Based on practical experience at a contract research organization (CRO), this article will provide an inside look at how our scientists employ leading in vitro and in vivo tools to deliver high quality data to our customers. Envigo’s work takes place in a context in which our customers have been reducing the size of in-house in vivo teams and placing a greater reliance on partnering with external organizations. They seek assistance in de-risking the failure of compounds in GLP studies by including early functional and safety biomarker screens in the discovery phase of drug development with the goal of trying to reduce compound attrition in later stages of development. And they seek to drive innovation in the research process to deliver safer, more effective treatments to patients at a reasonable cost. Hence, they focus on improving the productivity of drug development in as many ways as possible.
At Envigo, our customers require us to continuously improve validated in vivo models in order to identify ways to incorporate more clinically relevant biomarker and functional endpoints into study designs, test the most clinically relevant positive controls, and include more safety endpoints in each study—all with the goal of reducing the numbers of animals used while maximizing the outcomes from each animal.

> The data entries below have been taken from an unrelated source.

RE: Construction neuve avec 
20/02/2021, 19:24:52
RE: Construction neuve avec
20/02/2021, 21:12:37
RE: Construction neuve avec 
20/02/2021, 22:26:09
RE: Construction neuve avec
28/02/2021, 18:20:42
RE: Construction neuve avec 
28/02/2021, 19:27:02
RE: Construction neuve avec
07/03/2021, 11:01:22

Due to the volume of studies conducted at our facilities for decades, Envigo has a number of validated, core in vivo models targeting respiratory diseases. Some are pharmacokinetic/pharmacodynamic (PK/PD) models targeting specific mechanisms involved in lung inflammation such as our lipopolysaccharide (LPS)-induced non- allergic pulmonary inflammation model, ovalbumin sensitized and challenged rodent models, and the acute cigarette smoke model. Some are disease state models, mimicking multiple chronic inflammatory processes such as the murine house dust mite model of allergic inflammation and viral and bacterial lung infection/ exacerbation models. Other models are designed to test the in vivo potency and duration of action of novel bronchodilators or anti-tussives designed to relieve the symptoms of asthma, COPD and lung infection. We have also seen great demand for models of lung fibrosis and pulmonary artery hypertension, which reflects the unmet needs in these disease areas and the research efforts being expended by pharmaceutical companies.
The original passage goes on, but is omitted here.